Senate Has Clear Responsibility to Fill Supreme Court Vacancy
When members of Congress take the oath of office, we swear we will “faithfully discharge the duties of the office.” It is not an oath we should take lightly, which is why it was so disappointing to hear Republicans say they won’t even consider a Supreme Court nominee, declaring that the next president should fill the vacancy on the court.
This is an insult to the institutions we were chosen to uphold and ignores decades of precedent surrounding the process of nominating justices to the highest court in our land.
Presidents have enjoyed deferential treatment when it comes to judicial nominees. It was widely respected that the American people chose the president to represent them in the executive branch and that included appointing successors to the Supreme Court.
And it didn’t seem to matter whether it was an election year or if the President was in the final term of his administration.
The precedence for the Senate acting on a Supreme Court nominee in an election year is substantial.
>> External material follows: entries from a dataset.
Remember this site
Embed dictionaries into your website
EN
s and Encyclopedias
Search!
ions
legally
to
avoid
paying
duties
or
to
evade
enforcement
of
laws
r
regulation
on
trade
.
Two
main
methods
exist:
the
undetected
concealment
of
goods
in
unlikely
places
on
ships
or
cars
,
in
In fact, there have been 17 justices confirmed during an election year, including when the party controlling the Senate was different than that of the President.
The number of times a Democratic Senate confirmed a Republican nominee since 1951? The answer is eleven. Four of those confirmations were in election years.
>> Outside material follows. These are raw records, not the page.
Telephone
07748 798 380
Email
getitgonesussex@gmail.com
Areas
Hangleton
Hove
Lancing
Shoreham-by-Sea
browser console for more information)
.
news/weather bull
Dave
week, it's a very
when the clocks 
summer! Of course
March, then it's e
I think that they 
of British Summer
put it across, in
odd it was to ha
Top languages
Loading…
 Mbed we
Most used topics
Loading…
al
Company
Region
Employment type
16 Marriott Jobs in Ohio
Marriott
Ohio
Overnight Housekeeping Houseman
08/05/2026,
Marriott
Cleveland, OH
In 1988, the last year of the final term for President Ronald Reagan, the Democrat-controlled Senate could have waited until after the presidential election in the hopes a Democrat would win the White House and put a Democratic appointee on the Supreme Court.
Instead, Senate Democrats faithfully discharged the duties of their office. They held confirmation hearings, debated the nominee on the Senate floor, and ultimately confirmed President Reagan’s nominee Justice Anthony Kennedy.
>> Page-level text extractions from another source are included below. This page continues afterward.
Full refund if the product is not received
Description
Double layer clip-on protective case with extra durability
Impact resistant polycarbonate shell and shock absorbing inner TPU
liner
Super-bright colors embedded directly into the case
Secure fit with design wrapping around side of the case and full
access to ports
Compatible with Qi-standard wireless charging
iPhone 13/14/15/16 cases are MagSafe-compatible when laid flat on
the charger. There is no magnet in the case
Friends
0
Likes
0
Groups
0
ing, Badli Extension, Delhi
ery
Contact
Justice Kennedy’s confirmation marked the sixth time since 1912 that a Supreme Court nominee had been confirmed in a presidential election year.
This term, the Supreme Court is set to rule on some of the most controversial issues facing our nation today–abortion access, affirmative action, religious exemptions for contraception coverage, and the President’s executive action on immigration reform.
These are not just abstract legal debates; they will have real repercussions for the American people. For example, if the Supreme Court reaches a tie in Whole Women’s Health v. Cole, three-fourths of Texas’ clinics that perform a full range of reproductive health procedures will be forced to close, leaving millions of women with insufficient access.
The President’s executive action to keep families together when it comes to deportation proceedings is also before the court. The lower court ruled the President acted beyond his authority. Leaving the lower courts ruling in place could mean millions of Dreamer kids would be forced from the only home they have ever known and deported to a country where they don’t speak the language and have no roots.
That’s why we need a full Supreme Court that can rule on these issues and set national precedent, not just kick the can back to the lower courts.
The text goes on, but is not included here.